**THE PROBLEM:**
Extract all lines in the data that contain the word "meclis".

=== Begin Enclosure ===

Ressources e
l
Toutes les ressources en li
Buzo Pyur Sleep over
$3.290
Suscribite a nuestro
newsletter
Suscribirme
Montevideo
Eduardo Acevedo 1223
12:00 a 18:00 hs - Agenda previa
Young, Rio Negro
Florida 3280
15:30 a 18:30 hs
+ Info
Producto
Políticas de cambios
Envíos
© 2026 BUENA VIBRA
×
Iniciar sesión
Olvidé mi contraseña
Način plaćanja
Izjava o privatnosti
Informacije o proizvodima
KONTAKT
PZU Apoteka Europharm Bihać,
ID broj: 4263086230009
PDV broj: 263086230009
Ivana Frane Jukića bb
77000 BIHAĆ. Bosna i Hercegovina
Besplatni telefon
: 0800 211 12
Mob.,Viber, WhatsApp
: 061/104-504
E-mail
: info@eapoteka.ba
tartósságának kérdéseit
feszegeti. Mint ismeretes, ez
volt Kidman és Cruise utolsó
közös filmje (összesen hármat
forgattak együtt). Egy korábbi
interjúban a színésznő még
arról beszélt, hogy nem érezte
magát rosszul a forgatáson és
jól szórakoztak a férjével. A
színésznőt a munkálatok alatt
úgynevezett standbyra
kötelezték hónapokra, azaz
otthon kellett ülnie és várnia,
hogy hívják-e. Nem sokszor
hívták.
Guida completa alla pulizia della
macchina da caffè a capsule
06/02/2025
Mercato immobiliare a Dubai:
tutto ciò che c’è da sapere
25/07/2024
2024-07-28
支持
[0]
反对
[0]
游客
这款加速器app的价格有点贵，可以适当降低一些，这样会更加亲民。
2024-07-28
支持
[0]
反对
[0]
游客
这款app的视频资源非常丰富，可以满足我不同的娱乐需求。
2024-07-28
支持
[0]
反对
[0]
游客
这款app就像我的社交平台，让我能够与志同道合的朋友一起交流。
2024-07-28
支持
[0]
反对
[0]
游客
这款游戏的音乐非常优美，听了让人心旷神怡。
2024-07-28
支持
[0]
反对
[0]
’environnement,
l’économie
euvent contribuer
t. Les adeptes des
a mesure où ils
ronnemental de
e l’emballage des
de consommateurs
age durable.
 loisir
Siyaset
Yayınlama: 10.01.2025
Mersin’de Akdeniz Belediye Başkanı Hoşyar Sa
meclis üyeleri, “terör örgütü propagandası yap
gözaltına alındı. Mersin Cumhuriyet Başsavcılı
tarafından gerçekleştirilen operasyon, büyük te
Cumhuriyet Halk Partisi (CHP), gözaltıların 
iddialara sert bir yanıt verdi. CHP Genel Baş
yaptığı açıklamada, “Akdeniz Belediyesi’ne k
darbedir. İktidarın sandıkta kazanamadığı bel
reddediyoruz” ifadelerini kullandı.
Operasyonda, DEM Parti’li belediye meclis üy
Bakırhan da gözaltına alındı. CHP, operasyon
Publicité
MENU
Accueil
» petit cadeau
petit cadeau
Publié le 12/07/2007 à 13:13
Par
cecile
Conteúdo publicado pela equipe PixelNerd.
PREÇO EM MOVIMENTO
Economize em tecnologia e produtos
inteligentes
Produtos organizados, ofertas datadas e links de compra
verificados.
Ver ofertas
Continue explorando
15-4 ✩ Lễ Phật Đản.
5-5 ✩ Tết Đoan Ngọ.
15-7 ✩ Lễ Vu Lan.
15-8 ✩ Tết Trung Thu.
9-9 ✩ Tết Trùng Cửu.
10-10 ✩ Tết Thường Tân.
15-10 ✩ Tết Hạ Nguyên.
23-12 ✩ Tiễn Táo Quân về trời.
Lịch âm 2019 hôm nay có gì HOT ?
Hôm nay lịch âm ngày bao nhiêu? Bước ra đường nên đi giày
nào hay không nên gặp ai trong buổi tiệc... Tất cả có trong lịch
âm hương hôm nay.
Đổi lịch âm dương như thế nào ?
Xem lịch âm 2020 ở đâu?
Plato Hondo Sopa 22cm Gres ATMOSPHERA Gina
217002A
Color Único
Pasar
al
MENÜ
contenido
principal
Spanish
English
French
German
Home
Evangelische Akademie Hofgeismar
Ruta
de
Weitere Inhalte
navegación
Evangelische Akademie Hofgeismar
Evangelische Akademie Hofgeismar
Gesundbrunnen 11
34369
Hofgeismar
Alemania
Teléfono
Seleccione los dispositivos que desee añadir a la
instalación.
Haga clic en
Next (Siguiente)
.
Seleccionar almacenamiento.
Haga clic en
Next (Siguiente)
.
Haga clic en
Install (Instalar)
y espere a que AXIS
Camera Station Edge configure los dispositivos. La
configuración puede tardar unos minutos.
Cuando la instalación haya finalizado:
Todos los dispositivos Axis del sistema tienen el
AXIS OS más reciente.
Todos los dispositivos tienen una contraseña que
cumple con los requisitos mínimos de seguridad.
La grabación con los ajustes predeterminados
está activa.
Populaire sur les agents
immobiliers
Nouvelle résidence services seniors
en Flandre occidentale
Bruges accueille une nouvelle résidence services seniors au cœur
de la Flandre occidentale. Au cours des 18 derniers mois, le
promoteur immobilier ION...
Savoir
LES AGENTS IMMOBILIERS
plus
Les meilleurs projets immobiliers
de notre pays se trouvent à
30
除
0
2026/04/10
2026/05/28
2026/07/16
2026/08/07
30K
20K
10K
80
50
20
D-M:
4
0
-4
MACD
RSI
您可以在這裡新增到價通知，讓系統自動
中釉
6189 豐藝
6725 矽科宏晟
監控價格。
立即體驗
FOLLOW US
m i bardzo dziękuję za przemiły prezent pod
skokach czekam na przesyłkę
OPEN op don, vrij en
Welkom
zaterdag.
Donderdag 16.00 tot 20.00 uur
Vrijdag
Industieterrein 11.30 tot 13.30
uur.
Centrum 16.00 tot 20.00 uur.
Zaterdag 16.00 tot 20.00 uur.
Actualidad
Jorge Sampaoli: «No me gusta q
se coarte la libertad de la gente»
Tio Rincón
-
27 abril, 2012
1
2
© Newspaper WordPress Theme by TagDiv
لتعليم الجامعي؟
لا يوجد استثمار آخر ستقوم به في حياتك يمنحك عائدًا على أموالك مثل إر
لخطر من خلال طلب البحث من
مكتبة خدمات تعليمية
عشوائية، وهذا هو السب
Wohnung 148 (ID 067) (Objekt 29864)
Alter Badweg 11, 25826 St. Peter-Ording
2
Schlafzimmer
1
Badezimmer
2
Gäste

=== End Enclosure ===

**ANSWER SPACE:**
meclis üyeleri, “terör örgütü propagandası yap
Operasyonda, DEM Parti’li belediye meclis üy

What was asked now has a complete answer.